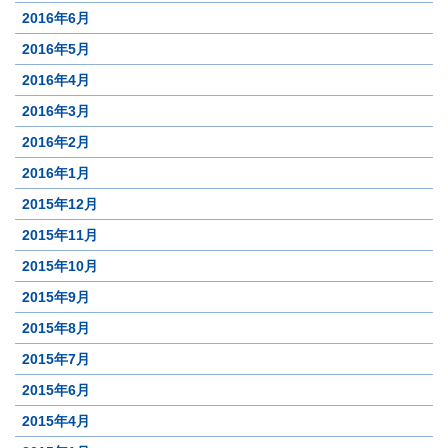
2016年6月
2016年5月
2016年4月
2016年3月
2016年2月
2016年1月
2015年12月
2015年11月
2015年10月
2015年9月
2015年8月
2015年7月
2015年6月
2015年4月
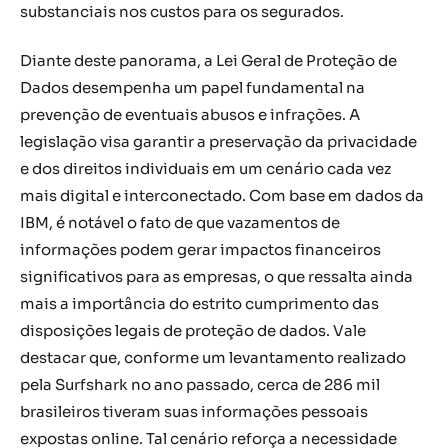
substanciais nos custos para os segurados.
Diante deste panorama, a Lei Geral de Proteção de
Dados desempenha um papel fundamental na
prevenção de eventuais abusos e infrações. A
legislação visa garantir a preservação da privacidade
e dos direitos individuais em um cenário cada vez
mais digital e interconectado. Com base em dados da
IBM, é notável o fato de que vazamentos de
informações podem gerar impactos financeiros
significativos para as empresas, o que ressalta ainda
mais a importância do estrito cumprimento das
disposições legais de proteção de dados. Vale
destacar que, conforme um levantamento realizado
pela Surfshark no ano passado, cerca de 286 mil
brasileiros tiveram suas informações pessoais
expostas online. Tal cenário reforça a necessidade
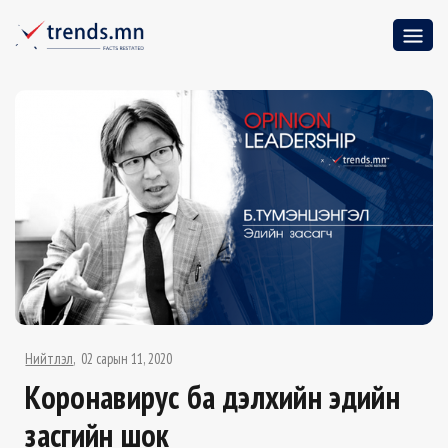
Нийтлэл
02 сарын 11, 2020
Коронавирус ба дэлхийн эдийн
засгийн шок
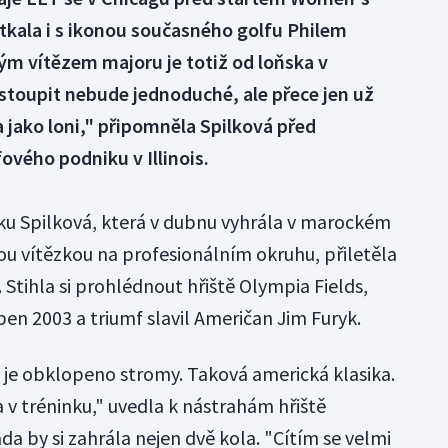
kala i s ikonou současného golfu Philem
m vítězem majoru je totiž od loňska v
oupit nebude jednoduché, ale přece jen už
jako loni," připomněla Spilková před
vého podniku v Illinois.
ku Spilková, která v dubnu vyhrála v marockém
ou vítězkou na profesionálním okruhu, přiletěla
i. Stihla si prohlédnout hřiště Olympia Fields,
en 2003 a triumf slavil Američan Jim Furyk.
je obklopeno stromy. Taková americká klasika.
 v tréninku," uvedla k nástrahám hřiště
a by si zahrála nejen dvě kola. "Cítím se velmi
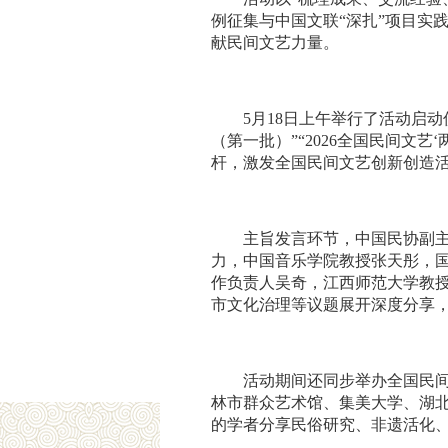
例征集与中国文联“深扎”项目实
献民间文艺力量。
5月18日上午举行了活动启
（第一批）”“2026全国民间文艺
杆，激发全国民间文艺创新创造
主旨发言环节，中国民协副
力，中国音乐学院教授张天彤，
作负责人吴奇，江西师范大学教授
市文化治理等议题展开深度分享
活动期间还同步举办全国民间
林市群众艺术馆、集美大学、湖
的学者分享民俗研究、非遗活化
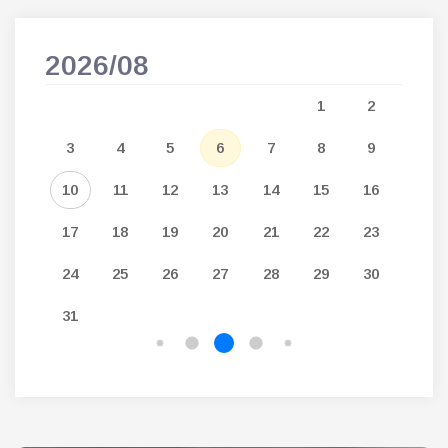
2026/08
202
5
1
2
12
3
4
5
6
7
8
9
7
19
10
11
12
13
14
15
16
14
26
17
18
19
20
21
22
23
21
24
25
26
27
28
29
30
28
31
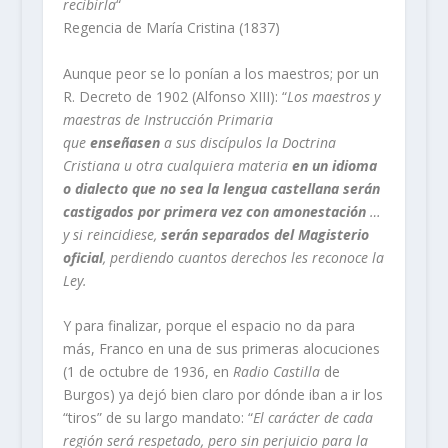
recibirla
“
Regencia de María Cristina (1837)
Aunque peor se lo ponían a los maestros; por un
R. Decreto de 1902 (Alfonso XIII): “
Los maestros y
maestras de Instrucción Primaria
que
enseñasen
a sus discípulos la Doctrina
Cristiana u otra cualquiera materia
en un idioma
o dialecto que no sea la lengua castellana serán
castigados por primera vez con amonestación
…
y si reincidiese,
serán separados del Magisterio
oficial
, perdiendo cuantos derechos les reconoce la
Ley.
Y para finalizar, porque el espacio no da para
más, Franco en una de sus primeras alocuciones
(1 de octubre de 1936, en
Radio Castilla
de
Burgos) ya dejó bien claro por dónde iban a ir los
“tiros” de su largo mandato: “
El carácter de cada
región será respetado, pero sin perjuicio para la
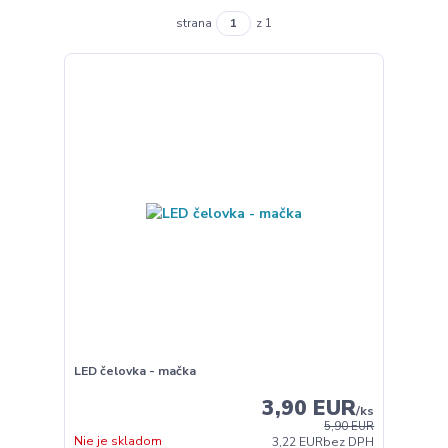
strana
z 1
LED čelovka - mačka
3,90 EUR
/
ks
5,90 EUR
Nie je skladom
3,22 EUR
bez DPH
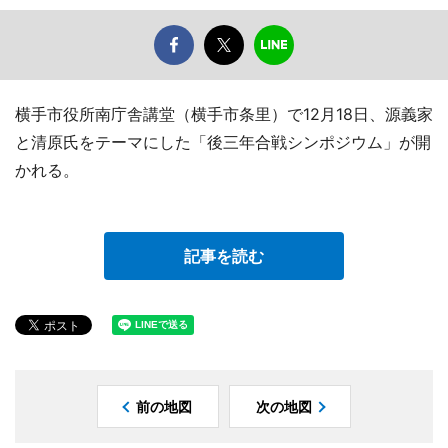
横手市役所南庁舎講堂（横手市条里）で12月18日、源義家
と清原氏をテーマにした「後三年合戦シンポジウム」が開
かれる。
記事を読む
前の地図
次の地図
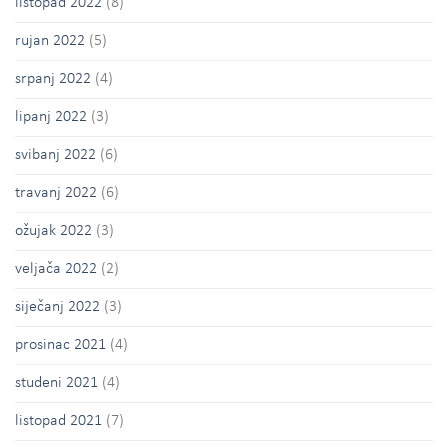
listopad 2022
(8)
rujan 2022
(5)
srpanj 2022
(4)
lipanj 2022
(3)
svibanj 2022
(6)
travanj 2022
(6)
ožujak 2022
(3)
veljača 2022
(2)
siječanj 2022
(3)
prosinac 2021
(4)
studeni 2021
(4)
listopad 2021
(7)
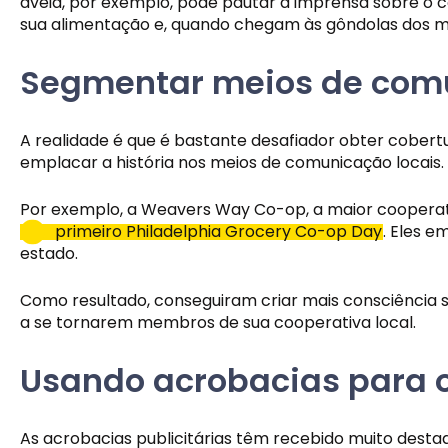
aveia, por exemplo, pode pautar a imprensa sobre o c
sua alimentação e, quando chegam às gôndolas dos mer
Segmentar meios de comu
A realidade é que é bastante desafiador obter cobert
emplacar a história nos meios de comunicação locais.
Por exemplo, a Weavers Way Co-op, a maior cooperativ
primeiro Philadelphia Grocery Co-op Day
. Eles e
estado.
Como resultado, conseguiram criar mais consciência s
a se tornarem membros de sua cooperativa local.
Usando acrobacias para o
As acrobacias publicitárias têm recebido muito desta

..............................

Using the data above, print every line exactly, omitting pictures.

◆ **FINAL ANSWER**:
2016年6月
2016年5月
2016年4月
2016年3月
2016年2月
2016年1月
2015年12月
2015年11月
2015年10月
2015年9月
2015年8月
2015年7月
2015年6月
2015年4月
substanciais nos custos para os segurados.
Diante deste panorama, a Lei Geral de Proteção de
Dados desempenha um papel fundamental na
prevenção de eventuais abusos e infrações. A
legislação visa garantir a preservação da privacidade
e dos direitos individuais em um cenário cada vez
mais digital e interconectado. Com base em dados da
IBM, é notável o fato de que vazamentos de
informações podem gerar impactos financeiros
significativos para as empresas, o que ressalta ainda
mais a importância do estrito cumprimento das
disposições legais de proteção de dados. Vale
destacar que, conforme um levantamento realizado
pela Surfshark no ano passado, cerca de 286 mil
brasileiros tiveram suas informações pessoais
expostas online. Tal cenário reforça a necessidade
Нийтлэл
02 сарын 11, 2020
Коронавирус ба дэлхийн эдийн
засгийн шок
kala i s ikonou současného golfu Philem
m vítězem majoru je totiž od loňska v
oupit nebude jednoduché, ale přece jen už
jako loni," připomněla Spilková před
vého podniku v Illinois.
ku Spilková, která v dubnu vyhrála v marockém
ou vítězkou na profesionálním okruhu, přiletěla
i. Stihla si prohlédnout hřiště Olympia Fields,
en 2003 a triumf slavil Američan Jim Furyk.
je obklopeno stromy. Taková americká klasika.
 v tréninku," uvedla k nástrahám hřiště
a by si zahrála nejen dvě kola. "Cítím se velmi
例征集与中国文联“深扎”项目实
献民间文艺力量。
5月18日上午举行了活动启
（第一批）”“2026全国民间文艺
杆，激发全国民间文艺创新创造
主旨发言环节，中国民协副
力，中国音乐学院教授张天彤，
作负责人吴奇，江西师范大学教授
市文化治理等议题展开深度分享
活动期间还同步举办全国民间
林市群众艺术馆、集美大学、湖
的学者分享民俗研究、非遗活化
2026/08
202
5
1
2
12
3
4
5
6
7
8
9
7
19
10
11
12
13
14
15
16
14
26
17
18
19
20
21
22
23
21
24
25
26
27
28
29
30
28
31
recibirla
“
Regencia de María Cristina (1837)
Aunque peor se lo ponían a los maestros; por un
R. Decreto de 1902 (Alfonso XIII): “
Los maestros y
maestras de Instrucción Primaria
que
enseñasen
a sus discípulos la Doctrina
Cristiana u otra cualquiera materia
en un idioma
o dialecto que no sea la lengua castellana serán
castigados por primera vez con amonestación
…
y si reincidiese,
serán separados del Magisterio
oficial
, perdiendo cuantos derechos les reconoce la
Ley.
Y para finalizar, porque el espacio no da para
más, Franco en una de sus primeras alocuciones
(1 de octubre de 1936, en
Radio Castilla
de
Burgos) ya dejó bien claro por dónde iban a ir los
“tiros” de su largo mandato: “
El carácter de cada
región será respetado, pero sin perjuicio para la
strana
z 1
LED čelovka - mačka
3,90 EUR
/
ks
5,90 EUR
Nie je skladom
3,22 EUR
bez DPH
横手市役所南庁舎講堂（横手市条里）で12月18日、源義家
と清原氏をテーマにした「後三年合戦シンポジウム」が開
かれる。
記事を読む
前の地図
次の地図
listopad 2022
(8)
rujan 2022
(5)
srpanj 2022
(4)
lipanj 2022
(3)
svibanj 2022
(6)
travanj 2022
(6)
ožujak 2022
(3)
veljača 2022
(2)
siječanj 2022
(3)
prosinac 2021
(4)
studeni 2021
(4)
listopad 2021
(7)
aveia, por exemplo, pode pautar a imprensa sobre o c
sua alimentação e, quando chegam às gôndolas dos mer
Segmentar meios de comu
A realidade é que é bastante desafiador obter cobert
emplacar a história nos meios de comunicação locais.
Por exemplo, a Weavers Way Co-op, a maior cooperativ
primeiro Philadelphia Grocery Co-op Day
. Eles e
estado.
Como resultado, conseguiram criar mais consciência s
a se tornarem membros de sua cooperativa local.
Usando acrobacias para o
As acrobacias publicitárias têm recebido muito desta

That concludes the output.